February 17, 2014
Yesterday we arrived Punta Arenas, the southernmost city in
Chile. Some will challenge Ushuaia’s
claim to be “end of the world” because it’s on an island while Punta Arenas is
on the mainland of South America. Either
way – we’re close to nowhere. Punta
Arenas was founded a little more than 150 years ago and was Chile’s first
permanent settlement of Patagonia. It’s
apparent the wind rules here – trees are only about 15ft high at most and every
tree and brush leans over 30degrees due to the winds.
We took the ship’s shuttle into town. Because it’s Sunday, almost everything is
closed. We visited the tourist office and
decided to take a cab to Nao Victoria Museum.

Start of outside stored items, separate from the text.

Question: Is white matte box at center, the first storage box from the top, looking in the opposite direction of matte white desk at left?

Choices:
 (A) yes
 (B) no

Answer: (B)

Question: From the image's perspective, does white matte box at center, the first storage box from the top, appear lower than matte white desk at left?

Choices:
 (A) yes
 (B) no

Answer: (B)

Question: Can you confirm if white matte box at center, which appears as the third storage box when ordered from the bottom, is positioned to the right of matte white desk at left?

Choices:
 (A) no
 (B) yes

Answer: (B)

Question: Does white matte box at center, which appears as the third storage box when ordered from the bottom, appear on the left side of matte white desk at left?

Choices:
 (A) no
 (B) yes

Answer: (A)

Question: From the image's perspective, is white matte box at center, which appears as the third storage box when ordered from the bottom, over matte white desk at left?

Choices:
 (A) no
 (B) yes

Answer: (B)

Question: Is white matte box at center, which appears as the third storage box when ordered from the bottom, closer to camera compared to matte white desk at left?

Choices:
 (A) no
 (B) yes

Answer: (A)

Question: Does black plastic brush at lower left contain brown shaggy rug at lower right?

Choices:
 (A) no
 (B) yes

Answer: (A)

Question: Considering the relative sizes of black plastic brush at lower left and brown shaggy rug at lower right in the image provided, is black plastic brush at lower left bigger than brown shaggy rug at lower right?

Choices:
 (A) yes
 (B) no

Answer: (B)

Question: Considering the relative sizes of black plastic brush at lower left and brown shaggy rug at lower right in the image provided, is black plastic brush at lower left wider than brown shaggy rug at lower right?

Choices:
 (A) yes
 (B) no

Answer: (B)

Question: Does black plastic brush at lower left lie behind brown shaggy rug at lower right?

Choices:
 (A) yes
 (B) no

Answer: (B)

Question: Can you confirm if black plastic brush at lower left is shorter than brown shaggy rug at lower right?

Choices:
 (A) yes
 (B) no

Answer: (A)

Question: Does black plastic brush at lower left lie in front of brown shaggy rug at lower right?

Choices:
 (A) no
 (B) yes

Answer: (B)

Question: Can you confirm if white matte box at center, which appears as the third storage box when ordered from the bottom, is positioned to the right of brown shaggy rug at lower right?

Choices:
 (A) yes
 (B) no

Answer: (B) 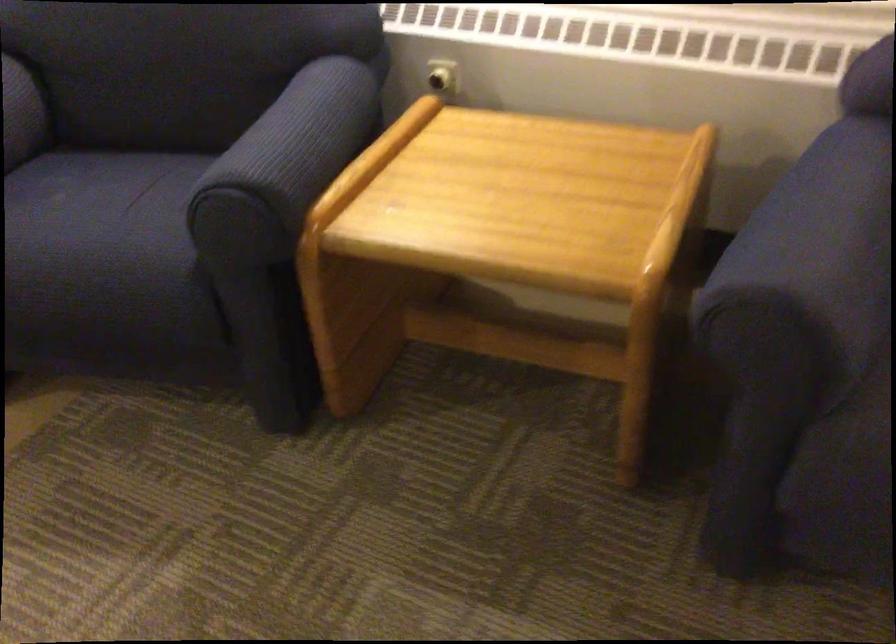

It’s suggested to look for cab #15 and as luck would have it, within
seconds we see #15 and on our way. Our
driver speaks excellent English and seems nice enough. However he had no idea where he’s going, and
has to turn around passing the road to the museum. Instead of going around the round-about, we
continue straight the wrong way! About ¼
mile later we finally got on the correct side of the road. A few miles later, the road to the museum is
on our left and our driver turns without signal and right in front of the
on-coming traffic. Screeching tires –
brakes locked – Jeff hollering look out look out. By the Grace of God, no one hit us. And what we noticed was not one person got
angry, used sign language, or hollered as they passed by. Instead everyone waved and asked if we were
OK. Our driver offered to wait for us
but we decided that was enough excitement with this driver. This private museum is worth visiting. Clearly a labor of love as the owner and crew
have built replicas of 3 ships (Magellen’s Victoria – Shackleton’s life boat
James Caird – and the first exploration boat sent by Chile, Ancud) with a 4th
(The Beagle) to be completed by summer 2015. You can climb into these boat and
learn how they lived – how they survived – and the historic importance of each.

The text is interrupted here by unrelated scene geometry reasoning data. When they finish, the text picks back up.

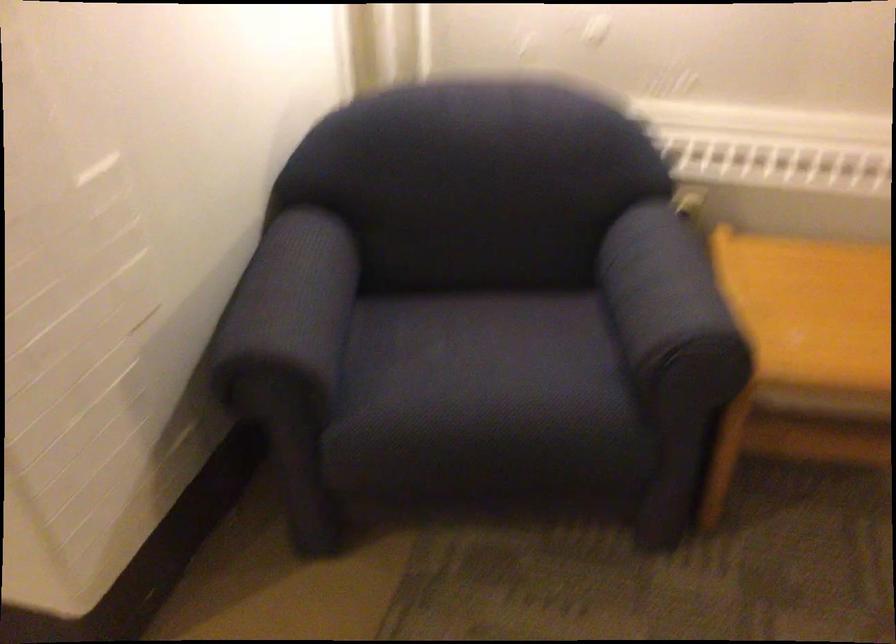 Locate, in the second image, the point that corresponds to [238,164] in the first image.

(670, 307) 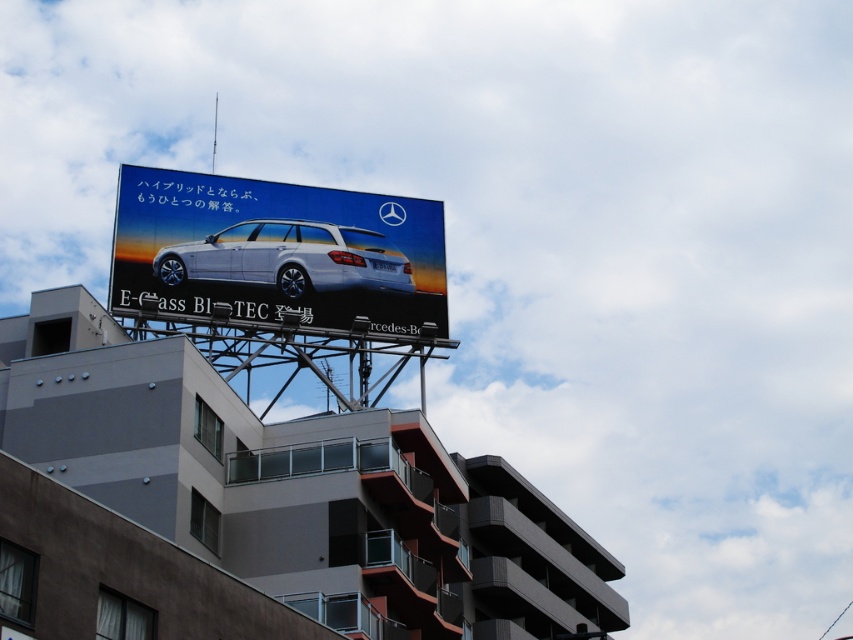 Question: In this image, where is white glossy car at upper center located relative to white glossy wagon at center?

Choices:
 (A) left
 (B) right

Answer: (B)

Question: Is white glossy car at upper center further to camera compared to white glossy wagon at center?

Choices:
 (A) no
 (B) yes

Answer: (A)

Question: Does white glossy car at upper center have a greater width compared to white glossy wagon at center?

Choices:
 (A) no
 (B) yes

Answer: (B)

Question: Which point appears farthest from the camera in this image?

Choices:
 (A) (244, 264)
 (B) (325, 221)

Answer: (B)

While in town, we booked a 4PM tour to the Magellanic Penguin
colony at Seno Otway. This was much
later than any of the ship’s tours.
Locals know this is a better time to see more penguins with less
people. They were right!! We drive
through Patagonian landscape over an hour of bumpy, dirt and dusty roads. We continue walking almost a mile of paths,
partly gravel and partly boardwalk to the beach. Penguins – although curious – can be very
shy. A lean-to has been built where we stand to peak through and view them on
the beach. Eventually the penguins begin to waddle from
the beach along the path to their burrows.
Once off the beach, the only thing separating us and the penguins is a
guide-rope along the path we must stay on.
We can tell the young who are still fluffy with light grey color rather
than the bold black and white of the adults. An hour of oooo-ing and aaaa-ing, we’re back
in the van to return to the ship.
This morning our program states “at sea” – however we
continue sailing through the Straits of Magellen with mountains on both
sides. We watch sea lions follow our
ship for a few minutes. It’s so cloudy
and foggy, there are times land disappears entirely. Slowly pieces of the mountains come to view but
quickly retreat to the fog – a little hide and seek.